The New Indian Express wrote "the director introduces a flashback scene and explains that Rahul is the son of Pashupathy and under what circumstances they got separated. The climax is how Rahul teaches Ajay a lesson. It is unfortunate that music director Rajesh Ramanathan has also failed in his assignment. All in all, a film that you can do without". RG Vijayasathy of Rediff.com scored the film at 1.5 out of 5 stars and says "Rajesh Ramanath's music is ordinary. PL.Ravi remains the only technician whose work is worth mentioning.
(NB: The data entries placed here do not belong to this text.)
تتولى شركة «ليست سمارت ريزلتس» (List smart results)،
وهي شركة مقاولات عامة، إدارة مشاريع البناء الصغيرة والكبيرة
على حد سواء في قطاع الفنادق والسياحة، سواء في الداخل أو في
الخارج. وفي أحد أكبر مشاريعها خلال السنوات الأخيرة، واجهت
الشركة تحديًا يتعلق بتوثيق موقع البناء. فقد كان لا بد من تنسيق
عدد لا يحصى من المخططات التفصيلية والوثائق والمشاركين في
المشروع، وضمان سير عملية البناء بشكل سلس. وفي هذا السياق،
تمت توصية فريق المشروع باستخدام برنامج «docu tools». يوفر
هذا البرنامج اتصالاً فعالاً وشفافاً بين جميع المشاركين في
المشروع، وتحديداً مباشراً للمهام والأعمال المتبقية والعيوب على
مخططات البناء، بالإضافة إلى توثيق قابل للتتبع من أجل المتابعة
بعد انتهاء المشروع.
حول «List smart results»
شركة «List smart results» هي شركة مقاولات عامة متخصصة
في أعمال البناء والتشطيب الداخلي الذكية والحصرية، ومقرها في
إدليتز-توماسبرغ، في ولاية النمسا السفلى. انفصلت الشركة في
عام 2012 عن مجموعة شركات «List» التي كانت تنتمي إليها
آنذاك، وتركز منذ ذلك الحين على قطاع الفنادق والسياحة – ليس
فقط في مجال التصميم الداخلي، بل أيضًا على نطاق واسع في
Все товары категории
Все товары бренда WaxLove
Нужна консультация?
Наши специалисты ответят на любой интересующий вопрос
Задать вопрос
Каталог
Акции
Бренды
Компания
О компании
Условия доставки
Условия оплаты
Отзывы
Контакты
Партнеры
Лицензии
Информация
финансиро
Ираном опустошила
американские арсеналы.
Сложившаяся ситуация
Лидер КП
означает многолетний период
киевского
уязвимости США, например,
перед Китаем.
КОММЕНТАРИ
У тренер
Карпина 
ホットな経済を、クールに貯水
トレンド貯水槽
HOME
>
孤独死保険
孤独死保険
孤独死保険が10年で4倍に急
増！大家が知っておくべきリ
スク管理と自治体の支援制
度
Director Sathya proves that he is a better actor than a writer-director as you need a lot of patience to watch Kencha". B S Srivani of Deccan Herald wrote "Lohitashwa is good, Satya narcissistic and Tilak, the less said the better. Rajesh Ramnath’s tunes and some worthless lyrics compete for the major irritant spot. Camerawork is ok.This ‘Kencha’ will definitely have people expecting some value for their money, see red".